Tuesday stars Julia Louis-Dreyfus as Zora, the mother who cannot accept the impending death of Lola Petticrew’s extremely winning titular character. The Thing with Feathers is an adaptation of Max Porter’s extraordinarily moving Grief is the Thing With Feathers, which doesn’t come close to even reminding you of the power of the novella. As memento mori, birds no longer signify liberation, but rather, its opposite; the camera lingers on their eyes, their eerie watchfulness, their sudden movements – particularly in H Is for Hawk: all the bits about birds, in other words, that make you freak out if one flies into your house, because they’re disgusting.
Again, there’s something prescriptive about the imagery in every case; if you don’t prefer feathers to fur, if you can’t see the majesty in a creature unless it will let you pet it, if you can’t tolerate its autonomy, love it and set it free, if you can’t relish it for its very ugliness, its deathiness, then you are missing some qualities of authenticity and of wisdom.
Tuesday stands out among all these films for having a sense of humour: it got lukewarm reviews, which were fair, but also reflected the fact that nobody knew then that so many other bird-as-death films would follow that were worse. Louis-Dreyfus’s avoidance is genuinely funny; she is constantly embarked on some ridiculous, urgent task – selling her collection of taxidermy rats, needing a wee – as her daughter tries to get her attention in order to die.

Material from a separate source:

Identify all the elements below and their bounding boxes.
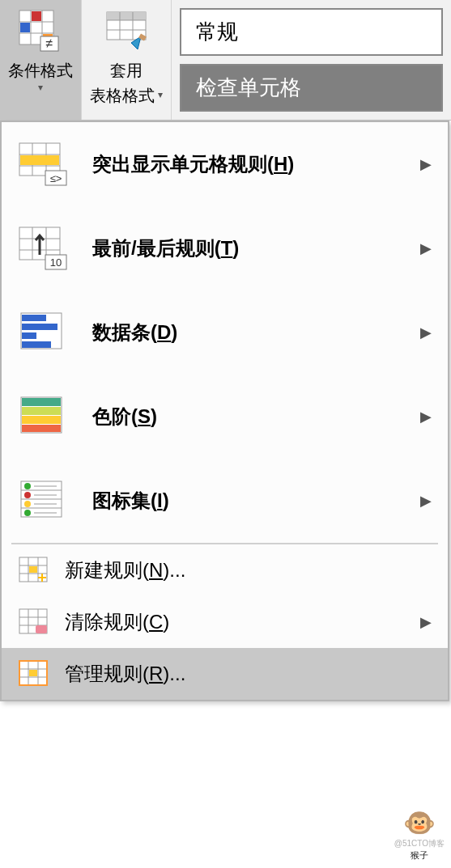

Generally speaking, the grief film will brook no comedy; you’ll get the odd hackneyed nod to the hilarity of loss, classically (as in H Is for Hawk) the family getting the giggles as a funeral director shows them some trashy coffins, but the broader absurdity of mortality cannot be borne. Denial, delusion, avoidance, the brutal intrusion of trivial normality into moments of existential agony – it’s all pretty funny, as you’ll know from any lived experience of grief; but grief-porn can’t brook laughter any more than regular porn can. This might be the best single litmus test for whether or not it’s art.
“Crow is everything to Dad,” says Benedict Cumberbatch in the press notes for The Thing with Feathers. “He’s a provocateur. He’s an angry harbinger of grief and inadequacy. He’s the worst internal critic. He’s a guardian angel. He’s a protector.” The Thing is, of course, grief in a man, so when he’s inarticulate, that’s masculine shortcoming rather than feminine mystique, and when he attaches to his feathered phantasm, that’s his flag to pull back from the abyss, rather than a portal out of numbness, back into the world (as Mabel is for Helen).
Men get quite a raw deal from grief-as-depth tropes, because it would be so unfashionable to find dignity in their inarticulacy. Chloé Zhao, Hamnet’s director, said that in its making she discovered that “feminine leadership – and that doesn’t mean just women, it means the feminine consciousness in all people – [draws] strength from intuition, relationships, community and interdependence”. Which, again, is a little circular, since Agnes’s grief cycle largely displays none of those values, yet they must be there, because a woman is feeling them, and if any man is feeling them, it’s because he’s tapping into his feminine consciousness.
Whether it’s grief-porn or grief-art, there’s nothing wrong with enjoying it, by the way. Each to their own.